Concludo riportando una notizia importante per lo sviluppo futuro delle cure palliative nel nostro paese.
Nella Giornata nazionale dell’11 novembre contro la sofferenza inutile della persona inguaribile. Il presidente del Senato Renato Schifani con una lettera invita al Congresso nazionale della Società Italiana di Cure Palliative ha espresso il suo impegno affinché le cure palliative siano presenti nei Livelli Essenziali di Assistenza (LEA).

“Penso che le normative che regolamentano anche l’assistenza ai pazienti, i quali necessitano di terapie del dolore e di cure palliative, debbano garantire LEA uniformi su tutto il territorio nazionale, e debbano avere canali programmatici e operativi di rapida attuazione. (..) È ingiusto far gravare sulle famiglie il peso dell’assistenza ad un malato cronico disabile o terminale.

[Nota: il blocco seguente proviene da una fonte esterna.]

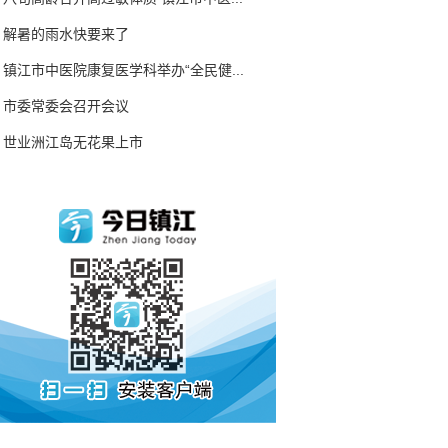
解暑的雨水快要来了
镇江市中医院康复医学科举办“全民健...
市委常委会召开会议
世业洲江岛无花果上市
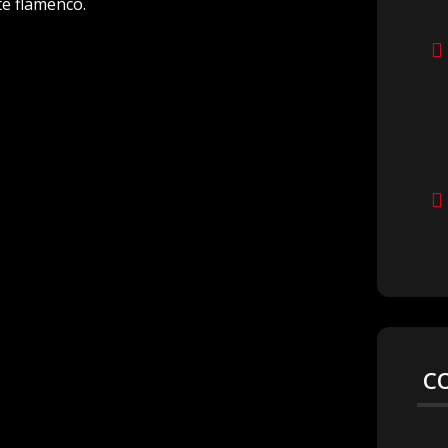
rte flamenco.
C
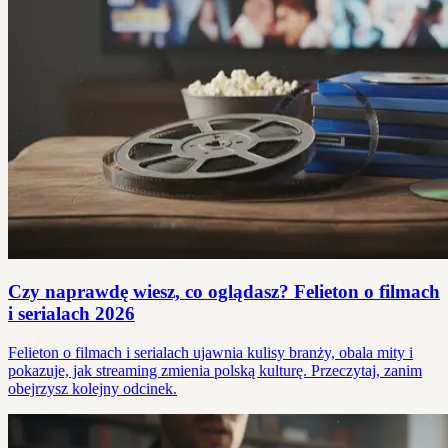
Czy naprawdę wiesz, co oglądasz? Felieton o filmach
i serialach 2026
Felieton o filmach i serialach ujawnia kulisy branży, obala mity i
pokazuje, jak streaming zmienia polską kulturę. Przeczytaj, zanim
obejrzysz kolejny odcinek.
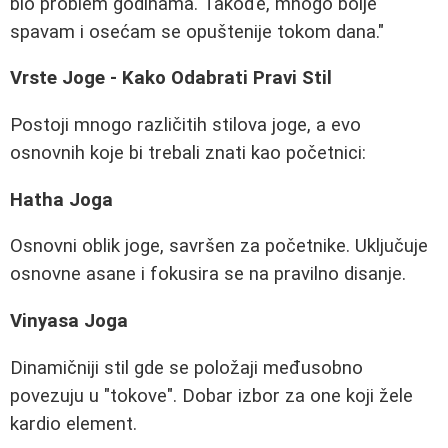
bio problem godinama. Takođe, mnogo bolje
spavam i osećam se opuštenije tokom dana."
Vrste Joge - Kako Odabrati Pravi Stil
Postoji mnogo različitih stilova joge, a evo
osnovnih koje bi trebali znati kao početnici:
Hatha Joga
Osnovni oblik joge, savršen za početnike. Uključuje
osnovne asane i fokusira se na pravilno disanje.
Vinyasa Joga
Dinamičniji stil gde se položaji međusobno
povezuju u "tokove". Dobar izbor za one koji žele
kardio element.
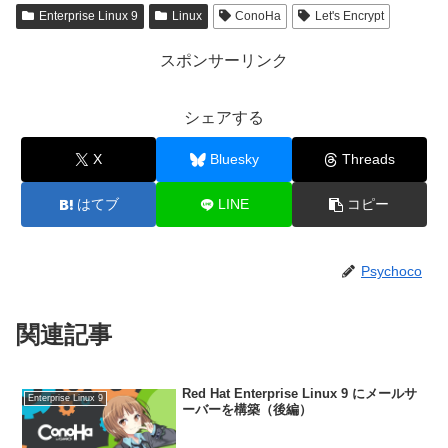
Enterprise Linux 9
Linux
ConoHa
Let's Encrypt
スポンサーリンク
シェアする
X
Bluesky
Threads
はてブ
LINE
コピー
Psychoco
関連記事
Red Hat Enterprise Linux 9 にメールサ
Enterprise Linux 9
ーバーを構築（後編）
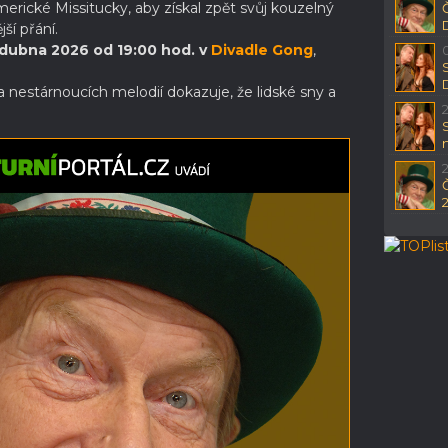
rické Missitucky, aby získal zpět svůj kouzelný
jší přání.
 dubna 2026 od 19:00 hod. v
Divadle Gong
,
nestárnoucích melodií dokazuje, že lidské sny a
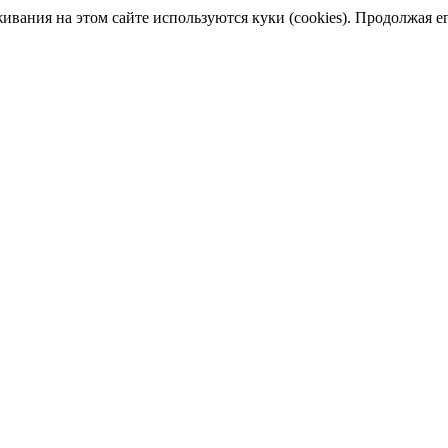
ания на этом сайте используются куки (cookies). Продолжая его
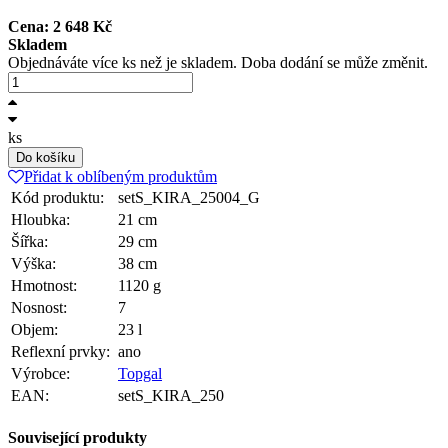
Cena:
2 648
Kč
Skladem
Objednáváte více ks než je skladem. Doba dodání se může změnit.
ks
Do košíku
Přidat k oblíbeným produktům
Kód produktu:
setS_KIRA_25004_G
Hloubka:
21 cm
Šířka:
29 cm
Výška:
38 cm
Hmotnost:
1120 g
Nosnost:
7
Objem:
23 l
Reflexní prvky:
ano
Výrobce:
Topgal
EAN:
setS_KIRA_250
Související produkty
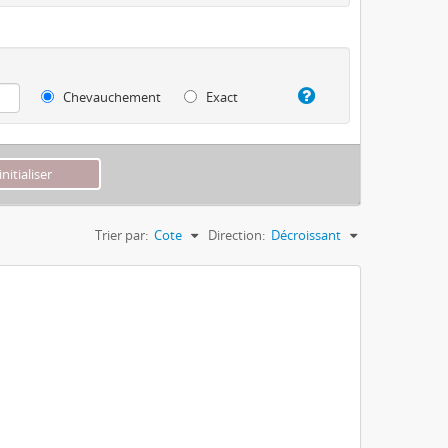
Chevauchement
Exact
Trier par:
Cote
Direction:
Décroissant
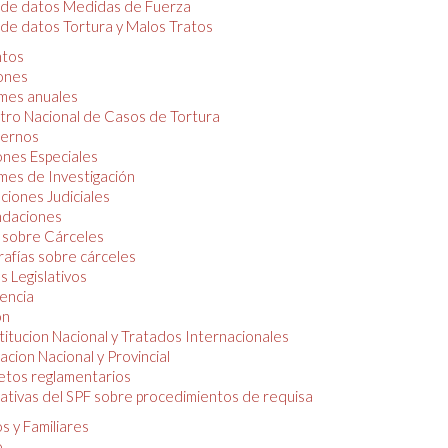
 de datos Medidas de Fuerza
de datos Tortura y Malos Tratos
tos
iones
mes anuales
tro Nacional de Casos de Tortura
ernos
ones Especiales
mes de Investigación
ciones Judiciales
daciones
 sobre Cárceles
rafías sobre cárceles
 Legislativos
dencia
ón
itucion Nacional y Tratados Internacionales
lacion Nacional y Provincial
etos reglamentarios
tivas del SPF sobre procedimientos de requisa
s y Familiares
o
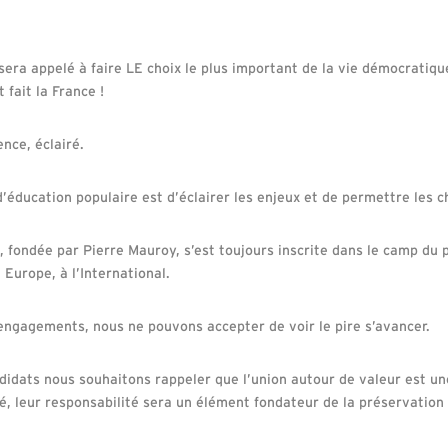
era appelé à faire LE choix le plus important de la vie démocratiqu
 fait la France !
ence, éclairé.
’éducation populaire est d’éclairer les enjeux et de permettre les c
 fondée par Pierre Mauroy, s’est toujours inscrite dans le camp du 
Europe, à l’International.
 engagements, nous ne pouvons accepter de voir le pire s’avancer.
ndidats nous souhaitons rappeler que l’union autour de valeur est un
té, leur responsabilité sera un élément fondateur de la préservation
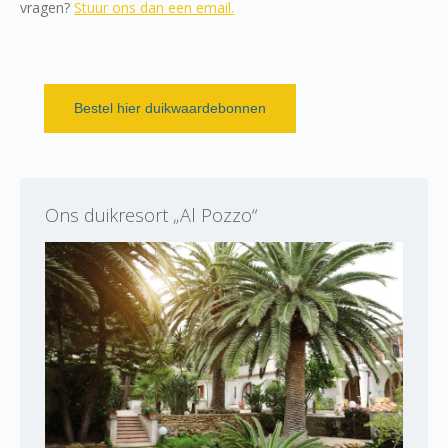
vragen?
Stuur ons dan een email.
Bestel hier duikwaardebonnen
Ons duikresort „Al Pozzo“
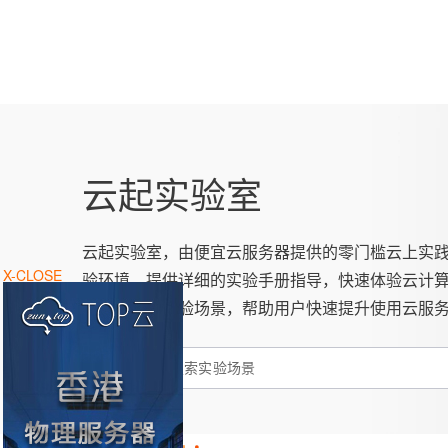
云起实验室
云起实验室，由便宜云服务器提供的零门槛云上实
X-CLOSE
验环境，提供详细的实验手册指导，快速体验云计
能等云服务实验场景，帮助用户快速提升使用云服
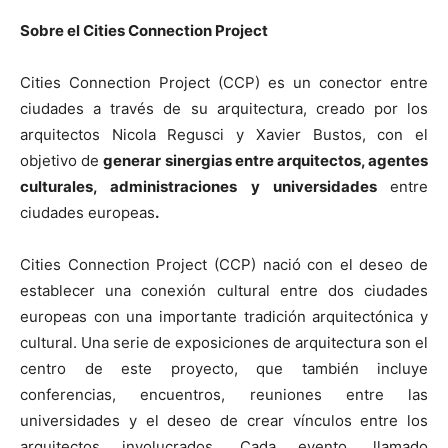
Sobre el Cities Connection Project
Cities Connection Project (CCP) es un conector entre
ciudades a través de su arquitectura, creado por los
arquitectos Nicola Regusci y Xavier Bustos, con el
objetivo de
generar sinergias entre
arquitectos, agentes
culturales, administraciones y universidades
entre
ciudades europeas
.
Cities Connection Project (CCP) nació con el deseo de
establecer una conexión cultural entre dos ciudades
europeas con una importante tradición arquitectónica y
cultural. Una serie de exposiciones de arquitectura son el
centro de este proyecto, que también incluye
conferencias, encuentros, reuniones entre las
universidades y el deseo de crear vínculos entre los
arquitectos involucrados. Cada evento, llamado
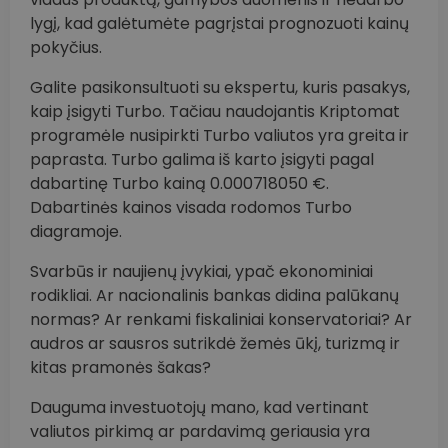
lygį, kad galėtumėte pagrįstai prognozuoti kainų
pokyčius.
Galite pasikonsultuoti su ekspertu, kuris pasakys,
kaip įsigyti Turbo. Tačiau naudojantis Kriptomat
programėle nusipirkti Turbo valiutos yra greita ir
paprasta. Turbo galima iš karto įsigyti pagal
dabartinę Turbo kainą 0.000718050 €.
Dabartinės kainos visada rodomos Turbo
diagramoje.
Svarbūs ir naujienų įvykiai, ypač ekonominiai
rodikliai. Ar nacionalinis bankas didina palūkanų
normas? Ar renkami fiskaliniai konservatoriai? Ar
audros ar sausros sutrikdė žemės ūkį, turizmą ir
kitas pramonės šakas?
Dauguma investuotojų mano, kad vertinant
valiutos pirkimą ar pardavimą geriausia yra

Ed è ancora più grave continuare ad attingere alle risorse del volontariato. Senza il quale non potrebbe, allo stato attuale, essere gestita l’emergenza di chi, sofferente, non trova risposte adeguate dal SSN. Occorre rendere concreto l’accesso al Servizio Sanitario Nazionale a tutti i cittadini affetti dalle innumerevoli patologie che generano dolore, omogeneizzando le prestazioni fornite nelle varie regioni e abbattendo ogni barriera riguardo ai tempi di attesa, protocolli restrittivi, terapie non disponibili. Ed è per questo che occorre impegnarsi, con i mezzi istituzionali adatti, per garantire i livelli assistenziali anche agli oltre 250 mila pazienti che ogni anno necessitano di cure palliative”.

Ci auguriamo che questi presupposti vengano raggiunti al più presto.